Ryan Hoover

Fish Audio S1 - Expressive Voice Cloning and Text-to-Speech

Fish Audio S1 is the most expressive and emotionally rich TTS model—creating lifelike voices that capture emotion, rhythm, and nuance. Clone any voice in 10 seconds, preserving accent, tone, and speaking habits with unmatched realism.

Add a comment

Replies

Best
Jason Shen

I tested at least 30 models for cloning voice...BUT this looks so legit, especially for emotion control. Looking forward to using it🚀🚀

Zhizhuo Zhou

@jason_shen3 Thanks so much Jason! We hope you use fish audio for some cool stuff!

Jason Shen

@zhizdev a random thoughts: Can I clone others' voice with customized text to read instead strictly follow the text message you provided? That can allow me to clone others' voice if I only have recorded audio files about them.

Helena

@zhizdev  @jason_shen3 The text on the landing page voice clone demo is just a guide in case it's hard to come up with something to say, but you can essentially say anything according to your needs. We don't put a limit on voice clone slots right now, so you can test out a few different samples with different pace/emotion/tone and see the results for yourself :) It really depends on what you're trying to do with it.

Sean Tiffonnet ▲

Honestly this is impressive, the results are good!

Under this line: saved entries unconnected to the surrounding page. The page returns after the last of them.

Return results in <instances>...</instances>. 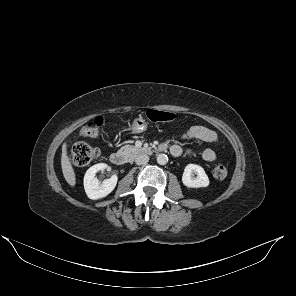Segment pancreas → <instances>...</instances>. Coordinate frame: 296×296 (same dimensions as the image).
<instances>
[{"instance_id":"pancreas-1","label":"pancreas","mask_w":296,"mask_h":296,"mask_svg":"<svg viewBox=\"0 0 296 296\" xmlns=\"http://www.w3.org/2000/svg\"><path fill=\"white\" fill-rule=\"evenodd\" d=\"M142 151V148H137L136 146L133 145H125L120 148L119 152H122L124 155L128 157H132L137 155Z\"/></svg>"}]
</instances>
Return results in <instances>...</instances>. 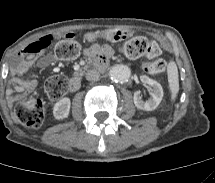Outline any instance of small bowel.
I'll list each match as a JSON object with an SVG mask.
<instances>
[{
  "instance_id": "1",
  "label": "small bowel",
  "mask_w": 215,
  "mask_h": 183,
  "mask_svg": "<svg viewBox=\"0 0 215 183\" xmlns=\"http://www.w3.org/2000/svg\"><path fill=\"white\" fill-rule=\"evenodd\" d=\"M66 34L69 35L72 33L67 32ZM61 36L62 34L60 33L45 35L35 41H32L19 53L18 60L12 68L13 77L8 82L7 95L10 101H14L18 97L23 96L36 88L37 83L35 80L24 81L19 76L25 74L32 67L47 66L56 61L54 56L45 53L47 49L40 52H32V46L40 41H48L52 45L53 41ZM108 52L109 48L107 46H99L97 44H94L85 50L86 55L91 58L96 57L99 53Z\"/></svg>"
}]
</instances>
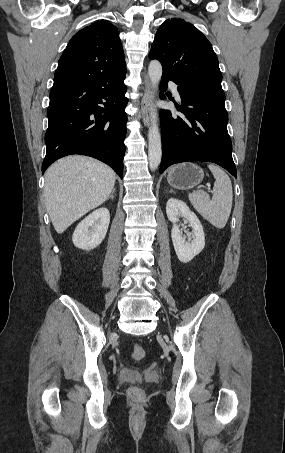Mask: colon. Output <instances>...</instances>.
I'll list each match as a JSON object with an SVG mask.
<instances>
[{
	"mask_svg": "<svg viewBox=\"0 0 285 453\" xmlns=\"http://www.w3.org/2000/svg\"><path fill=\"white\" fill-rule=\"evenodd\" d=\"M145 356V350L140 344H133L131 347V357L134 361H141ZM129 394L133 398H139L142 395V390L137 387L129 389Z\"/></svg>",
	"mask_w": 285,
	"mask_h": 453,
	"instance_id": "obj_1",
	"label": "colon"
}]
</instances>
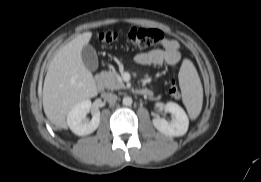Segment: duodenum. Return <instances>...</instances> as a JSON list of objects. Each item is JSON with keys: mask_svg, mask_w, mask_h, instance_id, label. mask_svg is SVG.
<instances>
[{"mask_svg": "<svg viewBox=\"0 0 261 182\" xmlns=\"http://www.w3.org/2000/svg\"><path fill=\"white\" fill-rule=\"evenodd\" d=\"M95 84H96V87L98 88V90H100V91L104 90V82L100 76H98L96 78ZM136 92L142 96H151V94H152V92L147 88H139L136 90Z\"/></svg>", "mask_w": 261, "mask_h": 182, "instance_id": "duodenum-1", "label": "duodenum"}]
</instances>
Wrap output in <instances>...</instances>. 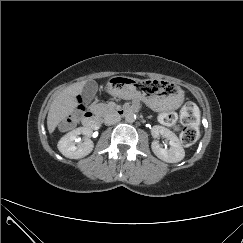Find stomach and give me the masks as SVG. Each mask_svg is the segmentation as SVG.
Here are the masks:
<instances>
[{
  "label": "stomach",
  "mask_w": 243,
  "mask_h": 243,
  "mask_svg": "<svg viewBox=\"0 0 243 243\" xmlns=\"http://www.w3.org/2000/svg\"><path fill=\"white\" fill-rule=\"evenodd\" d=\"M110 92L124 100L142 101L156 111L169 112L178 109L184 100V92L177 84L156 79L145 82L117 76L108 83Z\"/></svg>",
  "instance_id": "0dacf381"
}]
</instances>
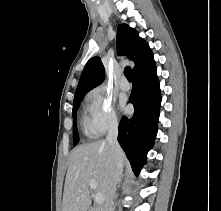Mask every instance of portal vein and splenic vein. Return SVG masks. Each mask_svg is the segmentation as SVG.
<instances>
[{"instance_id": "obj_1", "label": "portal vein and splenic vein", "mask_w": 221, "mask_h": 211, "mask_svg": "<svg viewBox=\"0 0 221 211\" xmlns=\"http://www.w3.org/2000/svg\"><path fill=\"white\" fill-rule=\"evenodd\" d=\"M89 186L91 189H96V186H97L96 181L94 179H91L89 181ZM104 200H105V196L102 193H97L94 197V202L97 205L103 204Z\"/></svg>"}]
</instances>
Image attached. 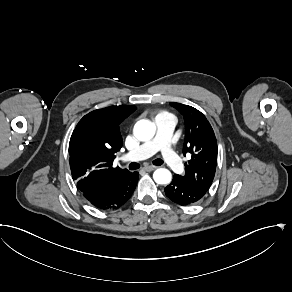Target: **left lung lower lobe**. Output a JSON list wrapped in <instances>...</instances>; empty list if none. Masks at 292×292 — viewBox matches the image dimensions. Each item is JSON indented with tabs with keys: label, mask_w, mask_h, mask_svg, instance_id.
<instances>
[{
	"label": "left lung lower lobe",
	"mask_w": 292,
	"mask_h": 292,
	"mask_svg": "<svg viewBox=\"0 0 292 292\" xmlns=\"http://www.w3.org/2000/svg\"><path fill=\"white\" fill-rule=\"evenodd\" d=\"M165 194L174 203L186 206L198 202L206 191L191 187L174 176L173 181L165 188Z\"/></svg>",
	"instance_id": "0a47b994"
}]
</instances>
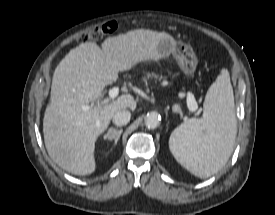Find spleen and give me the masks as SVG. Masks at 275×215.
Returning a JSON list of instances; mask_svg holds the SVG:
<instances>
[{"label":"spleen","instance_id":"obj_1","mask_svg":"<svg viewBox=\"0 0 275 215\" xmlns=\"http://www.w3.org/2000/svg\"><path fill=\"white\" fill-rule=\"evenodd\" d=\"M202 118L183 122L171 134L169 147L193 175L208 178L228 161L236 139L234 95L227 69L207 91Z\"/></svg>","mask_w":275,"mask_h":215}]
</instances>
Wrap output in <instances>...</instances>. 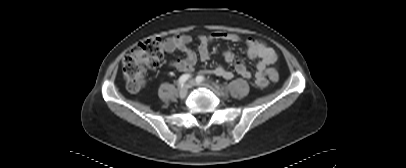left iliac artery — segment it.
I'll return each mask as SVG.
<instances>
[{"instance_id": "44dca946", "label": "left iliac artery", "mask_w": 406, "mask_h": 168, "mask_svg": "<svg viewBox=\"0 0 406 168\" xmlns=\"http://www.w3.org/2000/svg\"><path fill=\"white\" fill-rule=\"evenodd\" d=\"M204 80H205V78L203 76H197L196 77V82L197 83L203 82Z\"/></svg>"}]
</instances>
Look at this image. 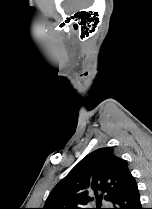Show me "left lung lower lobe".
I'll return each mask as SVG.
<instances>
[{
  "instance_id": "0a47b994",
  "label": "left lung lower lobe",
  "mask_w": 152,
  "mask_h": 209,
  "mask_svg": "<svg viewBox=\"0 0 152 209\" xmlns=\"http://www.w3.org/2000/svg\"><path fill=\"white\" fill-rule=\"evenodd\" d=\"M112 203L113 209H142L137 183L132 175Z\"/></svg>"
}]
</instances>
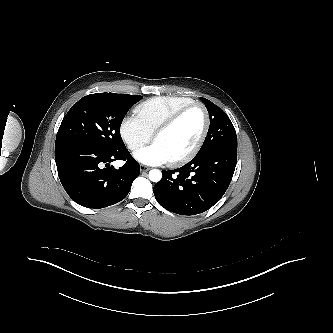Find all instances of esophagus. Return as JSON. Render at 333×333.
Returning a JSON list of instances; mask_svg holds the SVG:
<instances>
[{
	"mask_svg": "<svg viewBox=\"0 0 333 333\" xmlns=\"http://www.w3.org/2000/svg\"><path fill=\"white\" fill-rule=\"evenodd\" d=\"M149 170H150V168L147 167V166H145V165H141V166H140V171H141V172H147V171H149Z\"/></svg>",
	"mask_w": 333,
	"mask_h": 333,
	"instance_id": "34e87169",
	"label": "esophagus"
}]
</instances>
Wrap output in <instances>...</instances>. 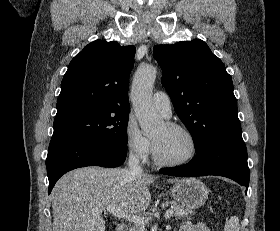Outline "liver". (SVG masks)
I'll use <instances>...</instances> for the list:
<instances>
[{"label": "liver", "instance_id": "obj_1", "mask_svg": "<svg viewBox=\"0 0 280 231\" xmlns=\"http://www.w3.org/2000/svg\"><path fill=\"white\" fill-rule=\"evenodd\" d=\"M154 179L149 173L131 175L122 167L93 165L68 171L52 189L53 231H105L101 213L109 205L126 215L145 211L151 201L147 185Z\"/></svg>", "mask_w": 280, "mask_h": 231}]
</instances>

Can't wait to see in what directions this could be used.

Zhizhuo Zhou

@seantiffonnet Thanks so much Sean! We really appreciate it!

YG Yichen Guo

Great voice product - congrats!!

Zhizhuo Zhou

@yichen_guo1 Thanks so much! This means a lot!

Cruise Chen

Few audio models produce great quality voice with emotions and I do hope Fish audio could be the one. Will you also provide end to end agent product for prosumers? Or just provide api services?

Zhizhuo Zhou

@cruise_chen Thanks so much for the support! Our immediate roadmap is to make voice better!

Helena

@cruise_chen Our product for prosumers now includes a full story studio to make speech generation workflows a lot easier, i.e. audiobooks, video narration etc. And we're adding a bunch of prosumer focused features in the coming 2 months too :)

Jules-Camille Doré

Congrats

Zhizhuo Zhou

@jules_camille_dore Thanks appreciate it!

Abdul Rehman

This is amazing! How do you handle different accents with just 10 seconds of audio?

Zhizhuo Zhou

@abod_rehman Thanks so much for your support! Our model has been trained across multiple languages so it is able to capture accents as well as speaking behavior!

Michelle Fang

Congrats Helena and team on the launch! Incredible work behind the scenes and so thrilled to see this come to life! How can I help get more startups building with your TTS/are conversational agents on the roadmap next?

Helena

@michelle_fang2 thank you for being there for me all the time behind the scenes ♥️ Lemme cook harder and we make some noise tgt HAHA
and yes, on the roadmap and currently training a new model for it!

Dave Fontenot

insane.

Zhizhuo Zhou

@hellyeah insanity

Max Chang

Good voice tech is usually extremely expensive. Nice to see a high-quality option that's actually affordable

Zhizhuo Zhou

@max_chang3 Thanks so much for your support Max!

Helena

@max_chang3 thank you MAXIMILIAN

Jason Yu

🎧 Just gave Fish Audio a spin — and wow, the emotional depth is next level. I’ve played around with other TTS tools before, but they often fall flat when it comes to tone and expressiveness. This one? Feels like it gets the soul of the voice. 😮‍💨

I’m especially impressed by the 10-second voice cloning — tested it with a friend’s audio snippet, and the result was uncanny.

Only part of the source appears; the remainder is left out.